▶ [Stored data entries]
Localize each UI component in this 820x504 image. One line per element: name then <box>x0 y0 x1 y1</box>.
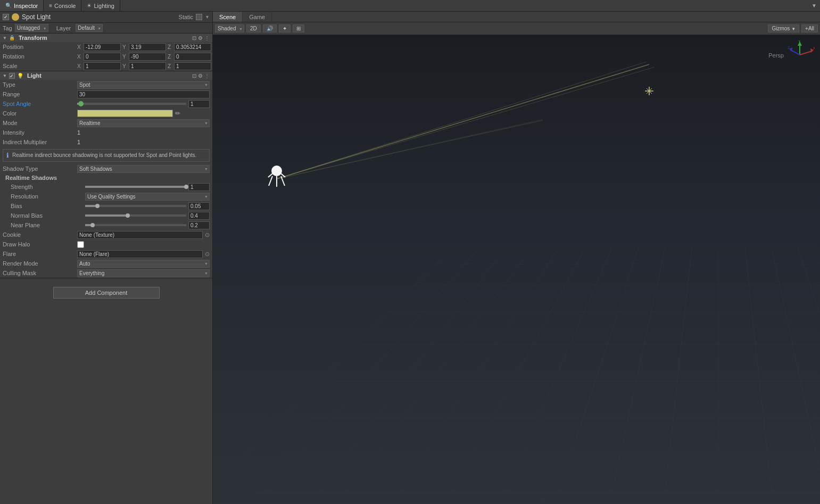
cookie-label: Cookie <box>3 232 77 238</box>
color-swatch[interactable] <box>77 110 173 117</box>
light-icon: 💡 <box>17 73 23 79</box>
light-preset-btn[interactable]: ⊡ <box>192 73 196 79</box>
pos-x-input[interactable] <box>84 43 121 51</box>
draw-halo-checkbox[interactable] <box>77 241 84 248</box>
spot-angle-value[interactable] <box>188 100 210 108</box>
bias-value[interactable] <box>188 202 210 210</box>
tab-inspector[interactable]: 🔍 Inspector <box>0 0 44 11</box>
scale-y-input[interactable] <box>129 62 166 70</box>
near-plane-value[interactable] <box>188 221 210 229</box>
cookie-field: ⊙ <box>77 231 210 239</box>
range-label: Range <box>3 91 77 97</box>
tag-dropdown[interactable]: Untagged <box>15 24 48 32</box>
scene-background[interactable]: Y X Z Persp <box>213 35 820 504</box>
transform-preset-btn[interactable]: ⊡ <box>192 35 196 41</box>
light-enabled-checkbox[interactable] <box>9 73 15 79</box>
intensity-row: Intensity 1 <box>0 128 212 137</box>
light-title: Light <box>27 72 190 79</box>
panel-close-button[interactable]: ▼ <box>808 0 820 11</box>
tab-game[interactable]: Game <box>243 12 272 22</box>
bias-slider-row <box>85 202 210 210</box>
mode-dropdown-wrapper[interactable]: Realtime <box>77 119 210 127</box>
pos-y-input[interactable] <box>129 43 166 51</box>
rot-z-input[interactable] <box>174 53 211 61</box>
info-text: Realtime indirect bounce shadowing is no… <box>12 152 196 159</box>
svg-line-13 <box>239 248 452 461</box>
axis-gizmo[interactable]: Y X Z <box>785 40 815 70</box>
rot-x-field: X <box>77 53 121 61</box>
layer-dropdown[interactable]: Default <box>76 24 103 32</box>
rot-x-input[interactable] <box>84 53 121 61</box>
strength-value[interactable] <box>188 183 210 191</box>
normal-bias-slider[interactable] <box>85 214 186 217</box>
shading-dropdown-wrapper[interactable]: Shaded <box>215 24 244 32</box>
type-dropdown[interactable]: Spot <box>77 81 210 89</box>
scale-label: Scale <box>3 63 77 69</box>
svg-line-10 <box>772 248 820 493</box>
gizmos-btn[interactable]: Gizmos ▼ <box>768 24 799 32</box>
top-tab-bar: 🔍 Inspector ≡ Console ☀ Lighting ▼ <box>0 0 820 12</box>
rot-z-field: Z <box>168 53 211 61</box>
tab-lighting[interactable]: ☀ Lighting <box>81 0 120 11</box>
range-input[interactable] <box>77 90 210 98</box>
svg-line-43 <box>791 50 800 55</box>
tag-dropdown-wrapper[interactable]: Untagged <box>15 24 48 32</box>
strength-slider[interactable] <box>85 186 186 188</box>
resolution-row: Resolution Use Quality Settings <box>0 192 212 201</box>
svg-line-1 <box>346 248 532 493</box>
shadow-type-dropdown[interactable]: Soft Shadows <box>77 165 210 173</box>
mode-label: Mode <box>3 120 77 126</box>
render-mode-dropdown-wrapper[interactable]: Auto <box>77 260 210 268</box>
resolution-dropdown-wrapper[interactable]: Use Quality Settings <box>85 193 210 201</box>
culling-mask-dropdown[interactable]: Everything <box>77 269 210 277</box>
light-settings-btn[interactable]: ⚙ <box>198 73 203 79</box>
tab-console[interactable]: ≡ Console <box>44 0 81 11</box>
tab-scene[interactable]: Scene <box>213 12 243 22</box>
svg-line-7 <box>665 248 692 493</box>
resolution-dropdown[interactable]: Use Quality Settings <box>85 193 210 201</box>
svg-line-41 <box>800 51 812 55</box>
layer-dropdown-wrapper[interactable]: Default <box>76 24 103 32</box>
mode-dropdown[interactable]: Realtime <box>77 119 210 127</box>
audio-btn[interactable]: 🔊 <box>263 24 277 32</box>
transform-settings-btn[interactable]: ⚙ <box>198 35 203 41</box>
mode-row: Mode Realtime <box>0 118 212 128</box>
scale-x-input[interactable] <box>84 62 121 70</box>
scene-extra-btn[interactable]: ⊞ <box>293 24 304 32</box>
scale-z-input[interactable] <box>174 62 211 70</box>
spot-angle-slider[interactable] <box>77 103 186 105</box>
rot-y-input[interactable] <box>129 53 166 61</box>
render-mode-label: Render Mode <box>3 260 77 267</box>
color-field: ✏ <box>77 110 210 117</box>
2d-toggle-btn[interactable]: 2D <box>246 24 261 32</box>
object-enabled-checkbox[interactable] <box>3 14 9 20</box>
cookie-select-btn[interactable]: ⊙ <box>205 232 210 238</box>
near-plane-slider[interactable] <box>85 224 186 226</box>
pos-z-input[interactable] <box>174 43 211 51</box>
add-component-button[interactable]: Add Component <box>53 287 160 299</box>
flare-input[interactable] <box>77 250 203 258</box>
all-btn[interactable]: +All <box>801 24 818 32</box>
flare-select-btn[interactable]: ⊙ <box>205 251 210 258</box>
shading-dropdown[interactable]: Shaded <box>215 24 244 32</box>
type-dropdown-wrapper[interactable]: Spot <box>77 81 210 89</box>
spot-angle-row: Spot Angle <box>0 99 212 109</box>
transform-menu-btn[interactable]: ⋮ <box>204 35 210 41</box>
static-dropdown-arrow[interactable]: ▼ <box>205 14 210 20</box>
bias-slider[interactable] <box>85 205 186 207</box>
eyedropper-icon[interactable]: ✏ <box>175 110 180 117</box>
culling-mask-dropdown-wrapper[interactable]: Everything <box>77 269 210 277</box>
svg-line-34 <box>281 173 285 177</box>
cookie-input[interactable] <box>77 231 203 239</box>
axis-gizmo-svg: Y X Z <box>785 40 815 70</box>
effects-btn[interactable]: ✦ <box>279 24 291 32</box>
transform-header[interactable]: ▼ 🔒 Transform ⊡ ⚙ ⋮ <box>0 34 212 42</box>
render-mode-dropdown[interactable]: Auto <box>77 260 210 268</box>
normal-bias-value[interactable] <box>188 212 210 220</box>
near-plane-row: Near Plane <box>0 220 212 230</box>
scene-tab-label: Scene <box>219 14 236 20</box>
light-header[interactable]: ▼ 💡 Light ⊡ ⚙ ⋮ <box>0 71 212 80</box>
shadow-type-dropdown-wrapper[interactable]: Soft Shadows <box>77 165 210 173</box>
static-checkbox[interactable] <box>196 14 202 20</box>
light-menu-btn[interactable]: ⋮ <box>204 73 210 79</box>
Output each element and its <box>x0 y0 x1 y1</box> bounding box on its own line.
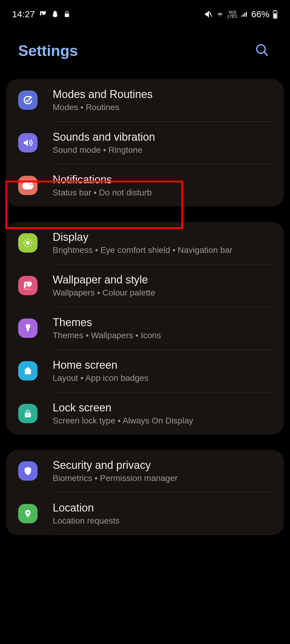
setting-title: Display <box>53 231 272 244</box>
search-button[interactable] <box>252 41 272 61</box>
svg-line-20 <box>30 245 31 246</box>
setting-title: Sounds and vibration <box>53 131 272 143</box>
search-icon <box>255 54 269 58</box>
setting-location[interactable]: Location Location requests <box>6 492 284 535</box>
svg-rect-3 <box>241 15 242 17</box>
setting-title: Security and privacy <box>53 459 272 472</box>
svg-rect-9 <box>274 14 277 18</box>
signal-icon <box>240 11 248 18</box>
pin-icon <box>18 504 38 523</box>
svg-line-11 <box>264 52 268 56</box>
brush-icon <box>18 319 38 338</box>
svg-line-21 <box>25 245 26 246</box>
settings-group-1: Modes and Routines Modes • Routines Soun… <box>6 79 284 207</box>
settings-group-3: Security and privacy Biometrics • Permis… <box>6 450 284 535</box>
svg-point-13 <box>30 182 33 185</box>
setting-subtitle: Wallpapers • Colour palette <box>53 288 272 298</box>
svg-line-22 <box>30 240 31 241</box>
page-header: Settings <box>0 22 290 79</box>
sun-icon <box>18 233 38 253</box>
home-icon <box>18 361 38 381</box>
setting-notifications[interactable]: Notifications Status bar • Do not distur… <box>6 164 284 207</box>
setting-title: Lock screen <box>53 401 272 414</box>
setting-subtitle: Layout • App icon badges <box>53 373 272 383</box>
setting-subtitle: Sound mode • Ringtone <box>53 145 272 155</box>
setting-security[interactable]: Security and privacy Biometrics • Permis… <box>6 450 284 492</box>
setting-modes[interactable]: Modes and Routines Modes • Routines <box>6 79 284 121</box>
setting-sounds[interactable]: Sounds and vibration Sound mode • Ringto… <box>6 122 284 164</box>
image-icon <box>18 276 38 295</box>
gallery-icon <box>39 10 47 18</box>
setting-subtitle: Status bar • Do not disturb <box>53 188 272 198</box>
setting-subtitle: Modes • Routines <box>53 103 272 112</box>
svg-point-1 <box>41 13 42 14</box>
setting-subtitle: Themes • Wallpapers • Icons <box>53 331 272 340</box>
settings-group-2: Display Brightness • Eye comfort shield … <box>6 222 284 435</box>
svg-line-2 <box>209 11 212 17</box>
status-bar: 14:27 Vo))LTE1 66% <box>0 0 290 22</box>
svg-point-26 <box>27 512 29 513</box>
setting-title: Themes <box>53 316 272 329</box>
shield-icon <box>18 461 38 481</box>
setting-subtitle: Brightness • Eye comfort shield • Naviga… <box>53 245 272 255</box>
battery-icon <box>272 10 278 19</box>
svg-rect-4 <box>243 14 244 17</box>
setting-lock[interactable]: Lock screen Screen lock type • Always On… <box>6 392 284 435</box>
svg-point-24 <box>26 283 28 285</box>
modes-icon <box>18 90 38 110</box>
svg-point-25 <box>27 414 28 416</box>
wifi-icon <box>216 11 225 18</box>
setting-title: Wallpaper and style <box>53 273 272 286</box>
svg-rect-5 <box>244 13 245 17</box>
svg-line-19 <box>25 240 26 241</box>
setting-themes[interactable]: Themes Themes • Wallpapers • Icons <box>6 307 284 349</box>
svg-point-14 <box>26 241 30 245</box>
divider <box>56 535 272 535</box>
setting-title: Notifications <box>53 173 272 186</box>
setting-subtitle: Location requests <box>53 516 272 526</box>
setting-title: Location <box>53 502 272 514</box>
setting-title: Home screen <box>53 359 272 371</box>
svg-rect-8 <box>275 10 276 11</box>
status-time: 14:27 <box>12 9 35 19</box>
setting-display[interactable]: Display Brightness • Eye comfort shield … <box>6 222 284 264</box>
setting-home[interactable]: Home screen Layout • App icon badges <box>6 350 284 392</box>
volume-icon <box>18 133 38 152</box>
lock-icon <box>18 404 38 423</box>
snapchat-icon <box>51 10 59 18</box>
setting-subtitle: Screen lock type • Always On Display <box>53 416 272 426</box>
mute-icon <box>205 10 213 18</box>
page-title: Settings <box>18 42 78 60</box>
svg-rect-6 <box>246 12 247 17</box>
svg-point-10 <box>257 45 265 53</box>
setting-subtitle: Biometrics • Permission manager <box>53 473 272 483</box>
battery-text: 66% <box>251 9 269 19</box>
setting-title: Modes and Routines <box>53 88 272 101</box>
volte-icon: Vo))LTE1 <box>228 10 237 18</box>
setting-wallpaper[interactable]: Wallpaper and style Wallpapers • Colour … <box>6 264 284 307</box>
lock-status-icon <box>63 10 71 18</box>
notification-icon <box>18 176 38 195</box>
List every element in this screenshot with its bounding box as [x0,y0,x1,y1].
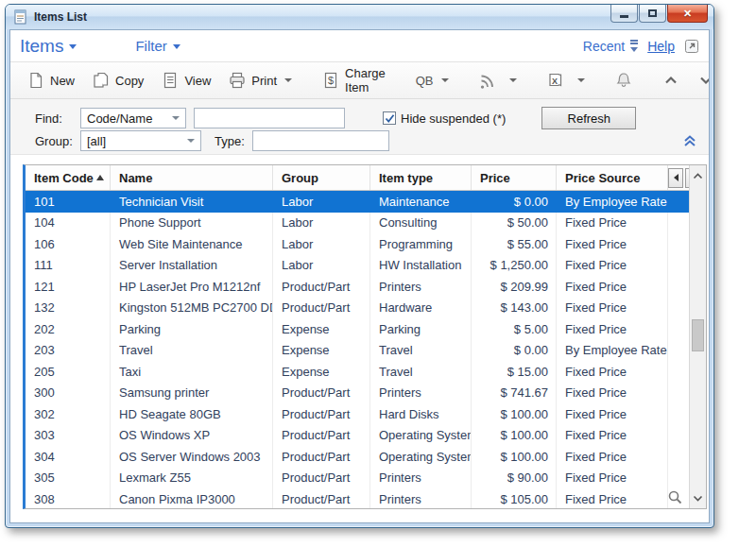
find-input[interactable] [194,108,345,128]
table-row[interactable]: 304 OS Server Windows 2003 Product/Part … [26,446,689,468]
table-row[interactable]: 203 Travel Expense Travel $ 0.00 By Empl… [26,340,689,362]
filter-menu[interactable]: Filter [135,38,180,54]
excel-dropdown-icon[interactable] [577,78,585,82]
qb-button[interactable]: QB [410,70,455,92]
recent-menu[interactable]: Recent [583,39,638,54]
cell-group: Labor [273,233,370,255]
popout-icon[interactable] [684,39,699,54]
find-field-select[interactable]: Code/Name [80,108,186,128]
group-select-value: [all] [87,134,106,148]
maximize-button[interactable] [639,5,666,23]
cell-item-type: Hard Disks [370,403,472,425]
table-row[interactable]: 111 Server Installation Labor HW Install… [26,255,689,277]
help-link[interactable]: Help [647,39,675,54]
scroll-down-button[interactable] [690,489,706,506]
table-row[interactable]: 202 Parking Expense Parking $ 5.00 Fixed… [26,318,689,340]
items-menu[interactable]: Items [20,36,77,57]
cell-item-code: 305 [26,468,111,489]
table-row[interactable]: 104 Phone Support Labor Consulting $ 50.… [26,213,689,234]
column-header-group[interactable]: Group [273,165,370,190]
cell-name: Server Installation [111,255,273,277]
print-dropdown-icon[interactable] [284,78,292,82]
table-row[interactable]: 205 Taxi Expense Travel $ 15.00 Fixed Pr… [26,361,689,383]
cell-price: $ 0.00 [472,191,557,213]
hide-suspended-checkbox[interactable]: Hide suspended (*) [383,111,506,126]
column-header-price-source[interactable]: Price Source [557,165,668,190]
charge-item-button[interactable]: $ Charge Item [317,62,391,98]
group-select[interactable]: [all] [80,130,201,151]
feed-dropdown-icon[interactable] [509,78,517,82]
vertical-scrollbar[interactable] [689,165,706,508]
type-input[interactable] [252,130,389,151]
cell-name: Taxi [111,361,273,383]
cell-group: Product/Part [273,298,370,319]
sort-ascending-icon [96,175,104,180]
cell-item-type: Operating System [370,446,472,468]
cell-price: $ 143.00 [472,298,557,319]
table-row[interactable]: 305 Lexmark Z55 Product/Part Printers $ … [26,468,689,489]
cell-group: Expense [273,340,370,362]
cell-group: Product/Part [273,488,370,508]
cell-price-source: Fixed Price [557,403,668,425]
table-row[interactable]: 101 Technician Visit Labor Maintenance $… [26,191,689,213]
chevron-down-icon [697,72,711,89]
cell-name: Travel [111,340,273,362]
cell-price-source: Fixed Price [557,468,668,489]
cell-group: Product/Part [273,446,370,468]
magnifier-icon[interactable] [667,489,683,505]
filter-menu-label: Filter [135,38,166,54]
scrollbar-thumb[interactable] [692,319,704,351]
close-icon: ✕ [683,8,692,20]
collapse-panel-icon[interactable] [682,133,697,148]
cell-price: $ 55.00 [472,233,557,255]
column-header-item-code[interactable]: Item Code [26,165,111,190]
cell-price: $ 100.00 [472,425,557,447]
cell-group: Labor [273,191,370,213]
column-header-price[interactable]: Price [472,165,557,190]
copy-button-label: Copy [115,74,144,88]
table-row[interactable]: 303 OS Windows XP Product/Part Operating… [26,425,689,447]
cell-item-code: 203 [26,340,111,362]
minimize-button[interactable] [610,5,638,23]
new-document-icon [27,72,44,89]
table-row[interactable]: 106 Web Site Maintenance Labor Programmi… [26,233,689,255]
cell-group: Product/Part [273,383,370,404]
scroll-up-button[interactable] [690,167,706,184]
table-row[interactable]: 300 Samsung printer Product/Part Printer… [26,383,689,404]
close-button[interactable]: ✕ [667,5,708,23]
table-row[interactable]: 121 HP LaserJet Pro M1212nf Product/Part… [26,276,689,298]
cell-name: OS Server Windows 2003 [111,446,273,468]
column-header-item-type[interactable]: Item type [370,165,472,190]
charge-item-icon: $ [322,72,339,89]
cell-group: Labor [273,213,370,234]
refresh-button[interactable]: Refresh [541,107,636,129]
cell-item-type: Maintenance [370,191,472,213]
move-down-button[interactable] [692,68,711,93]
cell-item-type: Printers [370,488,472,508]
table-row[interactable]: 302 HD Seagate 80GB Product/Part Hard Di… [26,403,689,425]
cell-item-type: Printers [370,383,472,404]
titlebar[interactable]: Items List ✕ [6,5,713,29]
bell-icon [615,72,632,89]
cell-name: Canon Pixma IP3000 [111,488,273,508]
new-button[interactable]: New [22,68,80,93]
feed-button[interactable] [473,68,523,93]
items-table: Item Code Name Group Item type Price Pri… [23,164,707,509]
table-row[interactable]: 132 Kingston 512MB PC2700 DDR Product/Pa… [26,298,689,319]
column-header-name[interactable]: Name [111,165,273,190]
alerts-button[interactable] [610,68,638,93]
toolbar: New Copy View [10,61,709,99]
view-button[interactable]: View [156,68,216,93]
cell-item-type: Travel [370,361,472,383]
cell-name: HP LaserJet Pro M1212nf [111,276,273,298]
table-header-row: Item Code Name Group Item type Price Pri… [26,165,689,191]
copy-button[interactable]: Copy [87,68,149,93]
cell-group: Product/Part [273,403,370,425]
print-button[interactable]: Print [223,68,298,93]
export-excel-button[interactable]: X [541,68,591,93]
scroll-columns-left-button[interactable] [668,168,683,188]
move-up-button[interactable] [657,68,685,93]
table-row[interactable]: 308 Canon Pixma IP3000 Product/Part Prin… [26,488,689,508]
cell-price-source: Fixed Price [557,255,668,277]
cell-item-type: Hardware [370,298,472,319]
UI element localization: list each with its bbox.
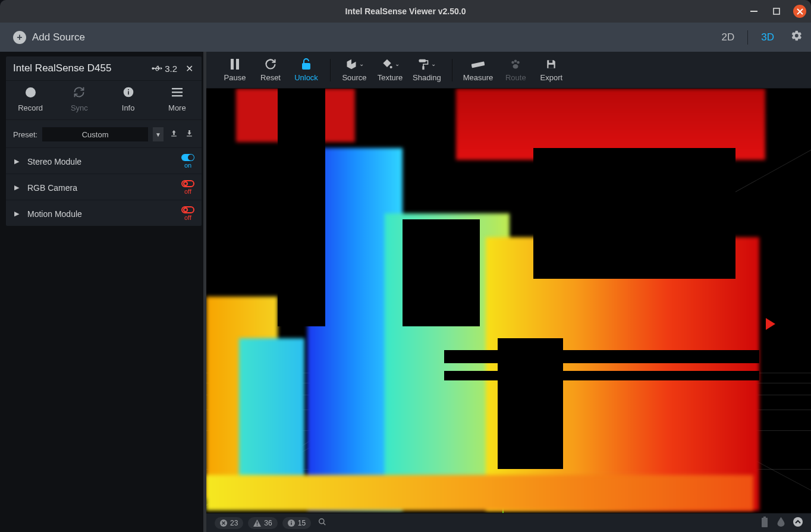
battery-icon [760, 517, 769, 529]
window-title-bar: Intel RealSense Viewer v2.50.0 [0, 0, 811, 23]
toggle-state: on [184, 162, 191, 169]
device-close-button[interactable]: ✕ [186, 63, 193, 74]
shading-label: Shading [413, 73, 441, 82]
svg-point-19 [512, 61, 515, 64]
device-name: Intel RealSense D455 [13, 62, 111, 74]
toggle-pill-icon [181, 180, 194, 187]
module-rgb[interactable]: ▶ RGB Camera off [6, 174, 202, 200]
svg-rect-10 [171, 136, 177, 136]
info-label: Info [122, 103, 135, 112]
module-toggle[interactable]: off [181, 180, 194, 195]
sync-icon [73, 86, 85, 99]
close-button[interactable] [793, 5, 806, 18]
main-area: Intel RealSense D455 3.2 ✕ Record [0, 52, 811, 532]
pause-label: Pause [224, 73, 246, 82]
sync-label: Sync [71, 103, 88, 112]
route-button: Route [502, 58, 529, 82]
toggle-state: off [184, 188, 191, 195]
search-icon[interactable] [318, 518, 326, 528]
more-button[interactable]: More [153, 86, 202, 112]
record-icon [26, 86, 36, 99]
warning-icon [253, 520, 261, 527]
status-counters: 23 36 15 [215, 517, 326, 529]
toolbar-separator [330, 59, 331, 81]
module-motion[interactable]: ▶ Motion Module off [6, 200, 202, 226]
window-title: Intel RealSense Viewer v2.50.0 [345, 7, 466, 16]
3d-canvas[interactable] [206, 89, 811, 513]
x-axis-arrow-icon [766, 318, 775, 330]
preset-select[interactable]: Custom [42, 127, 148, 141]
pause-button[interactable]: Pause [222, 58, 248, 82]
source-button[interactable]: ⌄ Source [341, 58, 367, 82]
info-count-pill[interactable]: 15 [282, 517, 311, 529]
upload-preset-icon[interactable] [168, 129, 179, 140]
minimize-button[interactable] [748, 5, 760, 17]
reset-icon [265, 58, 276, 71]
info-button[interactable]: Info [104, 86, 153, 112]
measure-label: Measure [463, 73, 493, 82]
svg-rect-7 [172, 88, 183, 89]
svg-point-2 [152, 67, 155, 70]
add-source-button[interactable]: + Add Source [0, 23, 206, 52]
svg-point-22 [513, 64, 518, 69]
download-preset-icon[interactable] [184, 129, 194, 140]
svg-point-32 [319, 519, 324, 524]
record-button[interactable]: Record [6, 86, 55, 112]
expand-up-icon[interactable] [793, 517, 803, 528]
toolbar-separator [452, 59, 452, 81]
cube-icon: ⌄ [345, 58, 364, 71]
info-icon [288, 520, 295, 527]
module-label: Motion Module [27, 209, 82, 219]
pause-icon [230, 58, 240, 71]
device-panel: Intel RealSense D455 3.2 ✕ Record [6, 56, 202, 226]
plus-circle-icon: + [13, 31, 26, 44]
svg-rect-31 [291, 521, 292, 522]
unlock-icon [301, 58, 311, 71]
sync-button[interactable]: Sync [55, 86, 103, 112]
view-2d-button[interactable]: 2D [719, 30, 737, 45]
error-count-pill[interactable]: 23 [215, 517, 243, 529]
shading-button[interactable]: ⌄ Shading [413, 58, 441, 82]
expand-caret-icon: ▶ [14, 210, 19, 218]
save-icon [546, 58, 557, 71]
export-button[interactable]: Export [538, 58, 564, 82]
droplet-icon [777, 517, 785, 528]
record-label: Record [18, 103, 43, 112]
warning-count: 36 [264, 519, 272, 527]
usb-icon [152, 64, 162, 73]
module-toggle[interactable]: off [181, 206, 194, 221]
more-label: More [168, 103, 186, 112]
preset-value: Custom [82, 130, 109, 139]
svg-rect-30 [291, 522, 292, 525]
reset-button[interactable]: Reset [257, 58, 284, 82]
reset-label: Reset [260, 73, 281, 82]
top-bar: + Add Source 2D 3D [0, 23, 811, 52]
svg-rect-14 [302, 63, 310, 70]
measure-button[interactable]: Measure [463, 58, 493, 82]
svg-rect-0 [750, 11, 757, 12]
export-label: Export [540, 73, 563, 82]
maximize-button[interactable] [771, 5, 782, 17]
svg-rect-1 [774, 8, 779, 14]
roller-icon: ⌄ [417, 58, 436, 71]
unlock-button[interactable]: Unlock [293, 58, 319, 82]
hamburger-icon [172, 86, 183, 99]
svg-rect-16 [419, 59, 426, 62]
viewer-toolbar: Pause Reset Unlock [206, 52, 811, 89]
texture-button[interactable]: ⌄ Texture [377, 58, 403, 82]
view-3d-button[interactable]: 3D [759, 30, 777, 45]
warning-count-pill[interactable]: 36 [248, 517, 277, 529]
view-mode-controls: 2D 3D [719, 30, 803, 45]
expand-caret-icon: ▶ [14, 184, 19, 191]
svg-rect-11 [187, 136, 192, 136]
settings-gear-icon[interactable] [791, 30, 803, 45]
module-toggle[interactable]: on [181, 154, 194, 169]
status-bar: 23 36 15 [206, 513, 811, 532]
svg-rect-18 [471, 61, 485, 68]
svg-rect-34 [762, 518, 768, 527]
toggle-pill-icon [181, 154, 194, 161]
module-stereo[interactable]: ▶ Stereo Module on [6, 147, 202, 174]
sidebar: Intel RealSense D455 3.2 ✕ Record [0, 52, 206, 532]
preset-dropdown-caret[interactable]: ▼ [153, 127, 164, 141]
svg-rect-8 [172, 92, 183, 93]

▶ [WHAT IS BEING ASKED] Working from the entries above, find every line in which the word "image" occurs and copy it.

▶ [TASK RESULT]
Localize each UI component in this 820x504 image. One line per element: name then <box>x0 y0 x1 y1</box>.
image-icon <box>18 276 38 295</box>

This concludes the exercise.